* [AIM OF THE EXERCISE]: What's needed: every entry, printed exactly, minus the images.

Items from a data source
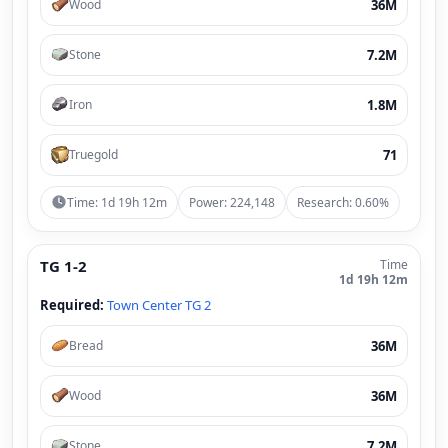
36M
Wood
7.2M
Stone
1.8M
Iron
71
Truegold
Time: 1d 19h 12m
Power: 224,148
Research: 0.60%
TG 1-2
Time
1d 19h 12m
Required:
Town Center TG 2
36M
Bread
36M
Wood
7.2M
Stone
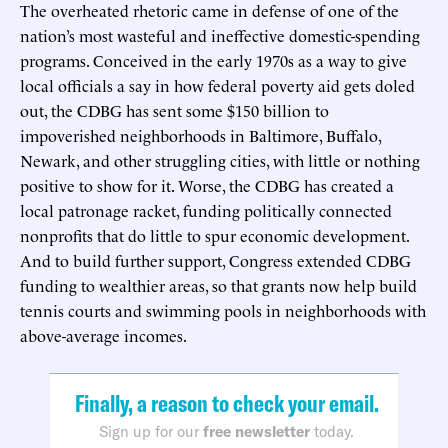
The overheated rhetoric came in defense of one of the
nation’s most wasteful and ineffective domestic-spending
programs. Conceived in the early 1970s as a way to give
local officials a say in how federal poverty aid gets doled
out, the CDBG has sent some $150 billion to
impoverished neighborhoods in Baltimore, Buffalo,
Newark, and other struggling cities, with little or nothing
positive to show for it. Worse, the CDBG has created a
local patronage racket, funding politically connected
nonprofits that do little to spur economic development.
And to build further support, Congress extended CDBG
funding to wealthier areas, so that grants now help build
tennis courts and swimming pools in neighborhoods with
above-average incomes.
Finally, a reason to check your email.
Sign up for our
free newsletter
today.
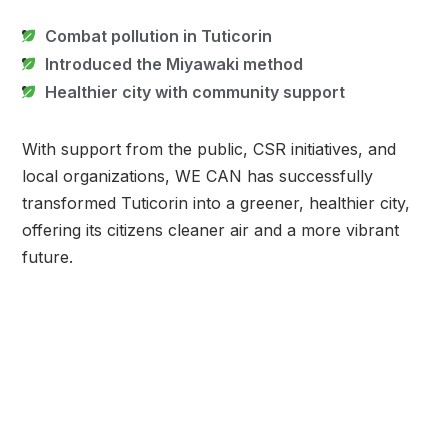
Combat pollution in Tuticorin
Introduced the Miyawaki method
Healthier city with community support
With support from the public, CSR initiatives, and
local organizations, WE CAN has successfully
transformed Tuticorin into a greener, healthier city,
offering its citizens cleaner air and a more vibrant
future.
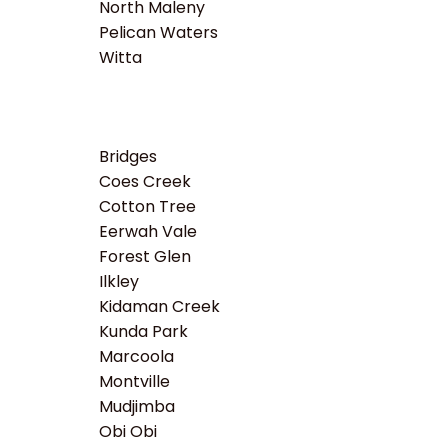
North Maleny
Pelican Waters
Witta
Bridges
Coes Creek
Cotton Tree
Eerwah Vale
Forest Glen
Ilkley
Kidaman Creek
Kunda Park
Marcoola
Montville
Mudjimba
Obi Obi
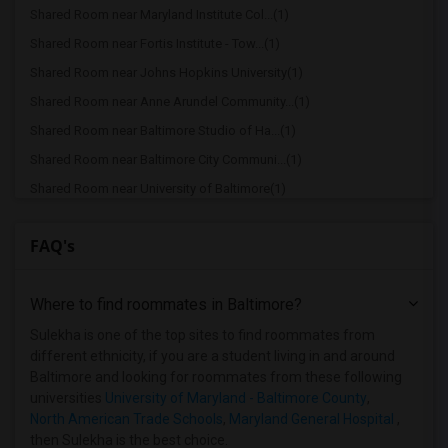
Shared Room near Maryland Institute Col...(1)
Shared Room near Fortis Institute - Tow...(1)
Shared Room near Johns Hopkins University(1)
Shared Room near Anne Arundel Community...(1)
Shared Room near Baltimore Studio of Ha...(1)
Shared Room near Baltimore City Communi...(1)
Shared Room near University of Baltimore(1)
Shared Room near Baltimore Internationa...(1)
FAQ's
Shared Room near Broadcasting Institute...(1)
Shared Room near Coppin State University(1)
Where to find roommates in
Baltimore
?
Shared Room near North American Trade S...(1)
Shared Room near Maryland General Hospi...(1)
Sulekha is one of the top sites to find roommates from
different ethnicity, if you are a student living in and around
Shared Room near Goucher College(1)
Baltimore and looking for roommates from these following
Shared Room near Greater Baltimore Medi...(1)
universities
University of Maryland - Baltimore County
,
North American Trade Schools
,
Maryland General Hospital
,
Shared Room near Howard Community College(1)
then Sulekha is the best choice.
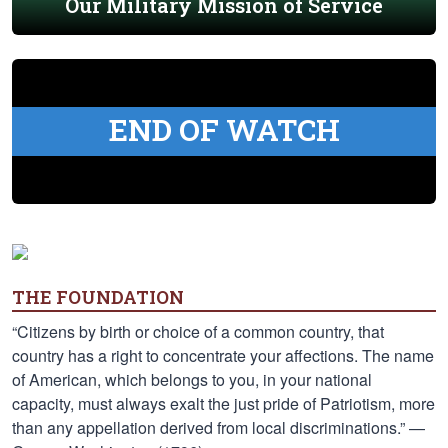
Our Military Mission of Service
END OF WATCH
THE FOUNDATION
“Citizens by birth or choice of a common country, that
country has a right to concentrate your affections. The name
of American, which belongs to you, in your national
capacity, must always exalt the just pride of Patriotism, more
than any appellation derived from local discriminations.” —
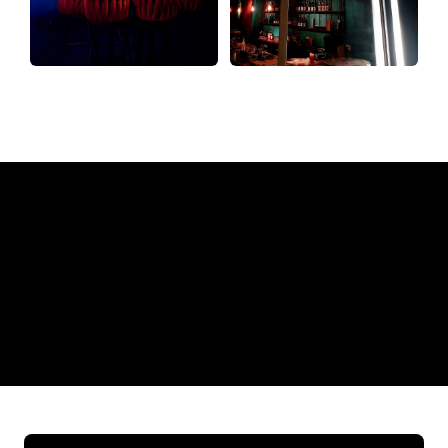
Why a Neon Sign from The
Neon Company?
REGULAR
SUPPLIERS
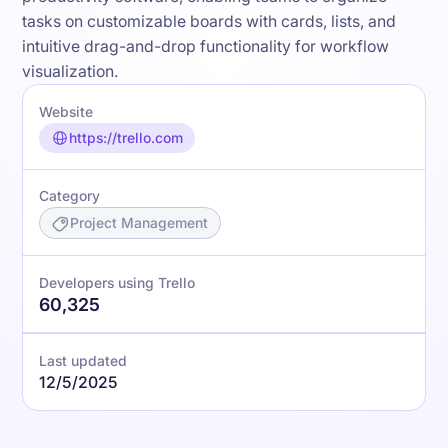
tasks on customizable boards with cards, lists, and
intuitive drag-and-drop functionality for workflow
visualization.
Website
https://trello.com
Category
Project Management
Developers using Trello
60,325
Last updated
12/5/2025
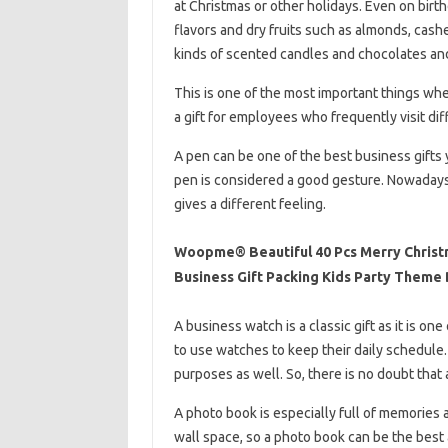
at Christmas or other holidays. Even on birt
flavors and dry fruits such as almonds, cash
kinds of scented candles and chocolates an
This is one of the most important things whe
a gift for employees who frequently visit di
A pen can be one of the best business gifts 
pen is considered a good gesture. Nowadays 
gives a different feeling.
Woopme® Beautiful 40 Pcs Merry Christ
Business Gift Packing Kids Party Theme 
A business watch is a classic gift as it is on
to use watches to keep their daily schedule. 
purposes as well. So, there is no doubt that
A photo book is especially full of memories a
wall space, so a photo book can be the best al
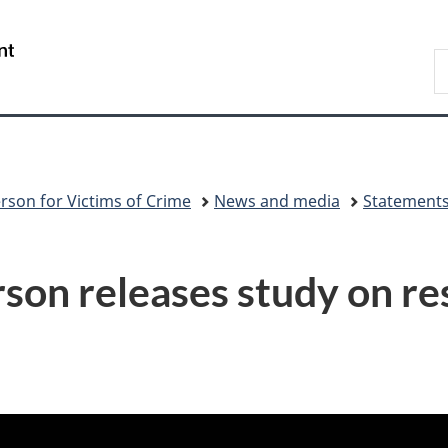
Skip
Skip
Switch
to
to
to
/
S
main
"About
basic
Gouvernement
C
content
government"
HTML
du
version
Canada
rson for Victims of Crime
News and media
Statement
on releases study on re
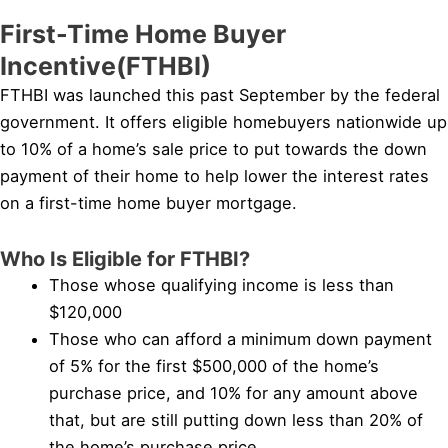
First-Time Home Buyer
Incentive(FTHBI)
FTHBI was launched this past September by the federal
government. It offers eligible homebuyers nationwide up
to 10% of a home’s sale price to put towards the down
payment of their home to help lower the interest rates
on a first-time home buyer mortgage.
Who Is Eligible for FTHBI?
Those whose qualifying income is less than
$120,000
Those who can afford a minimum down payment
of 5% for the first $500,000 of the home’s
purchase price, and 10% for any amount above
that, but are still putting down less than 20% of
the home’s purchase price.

* [WRITTEN RESPONSE]:
36M
Wood
7.2M
Stone
1.8M
Iron
71
Truegold
Time: 1d 19h 12m
Power: 224,148
Research: 0.60%
TG 1-2
Time
1d 19h 12m
Required:
Town Center TG 2
36M
Bread
36M
Wood
7.2M
Stone
The overheated rhetoric came in defense of one of the
nation’s most wasteful and ineffective domestic-spending
programs. Conceived in the early 1970s as a way to give
local officials a say in how federal poverty aid gets doled
out, the CDBG has sent some $150 billion to
impoverished neighborhoods in Baltimore, Buffalo,
Newark, and other struggling cities, with little or nothing
positive to show for it. Worse, the CDBG has created a
local patronage racket, funding politically connected
nonprofits that do little to spur economic development.
And to build further support, Congress extended CDBG
funding to wealthier areas, so that grants now help build
tennis courts and swimming pools in neighborhoods with
above-average incomes.
Finally, a reason to check your email.
Sign up for our
free newsletter
today.
Combat pollution in Tuticorin
Introduced the Miyawaki method
Healthier city with community support
With support from the public, CSR initiatives, and
local organizations, WE CAN has successfully
transformed Tuticorin into a greener, healthier city,
offering its citizens cleaner air and a more vibrant
future.
North Maleny
Pelican Waters
Witta
Bridges
Coes Creek
Cotton Tree
Eerwah Vale
Forest Glen
Ilkley
Kidaman Creek
Kunda Park
Marcoola
Montville
Mudjimba
Obi Obi
Shared Room near Maryland Institute Col...(1)
Shared Room near Fortis Institute - Tow...(1)
Shared Room near Johns Hopkins University(1)
Shared Room near Anne Arundel Community...(1)
Shared Room near Baltimore Studio of Ha...(1)
Shared Room near Baltimore City Communi...(1)
Shared Room near University of Baltimore(1)
Shared Room near Baltimore Internationa...(1)
FAQ's
Shared Room near Broadcasting Institute...(1)
Shared Room near Coppin State University(1)
Where to find roommates in
Baltimore
?
Shared Room near North American Trade S...(1)
Shared Room near Maryland General Hospi...(1)
Sulekha is one of the top sites to find roommates from
different ethnicity, if you are a student living in and around
Shared Room near Goucher College(1)
Baltimore and looking for roommates from these following
Shared Room near Greater Baltimore Medi...(1)
universities
University of Maryland - Baltimore County
,
North American Trade Schools
,
Maryland General Hospital
,
Shared Room near Howard Community College(1)
then Sulekha is the best choice.
Our Military Mission of Service
END OF WATCH
THE FOUNDATION
“Citizens by birth or choice of a common country, that
country has a right to concentrate your affections. The name
of American, which belongs to you, in your national
capacity, must always exalt the just pride of Patriotism, more
than any appellation derived from local discriminations.” —
Why a Neon Sign from The
Neon Company?
REGULAR
SUPPLIERS
tasks on customizable boards with cards, lists, and
intuitive drag-and-drop functionality for workflow
visualization.
Website
https://trello.com
Category
Project Management
Developers using Trello
60,325
Last updated
12/5/2025
at Christmas or other holidays. Even on birt
flavors and dry fruits such as almonds, cash
kinds of scented candles and chocolates an
This is one of the most important things whe
a gift for employees who frequently visit di
A pen can be one of the best business gifts 
pen is considered a good gesture. Nowadays 
gives a different feeling.
Woopme® Beautiful 40 Pcs Merry Christ
Business Gift Packing Kids Party Theme 
A business watch is a classic gift as it is on
to use watches to keep their daily schedule. 
purposes as well. So, there is no doubt that
A photo book is especially full of memories a
wall space, so a photo book can be the best al
Skip
Skip
Switch
to
to
to
/
S
main
"About
basic
Gouvernement
C
content
government"
HTML
du
version
Canada
rson for Victims of Crime
News and media
Statement
on releases study on re
First-Time Home Buyer
Incentive(FTHBI)
FTHBI was launched this past September by the federal
government. It offers eligible homebuyers nationwide up
to 10% of a home’s sale price to put towards the down
payment of their home to help lower the interest rates
on a first-time home buyer mortgage.
Who Is Eligible for FTHBI?
Those whose qualifying income is less than
$120,000
Those who can afford a minimum down payment
of 5% for the first $500,000 of the home’s
purchase price, and 10% for any amount above
that, but are still putting down less than 20% of
the home’s purchase price.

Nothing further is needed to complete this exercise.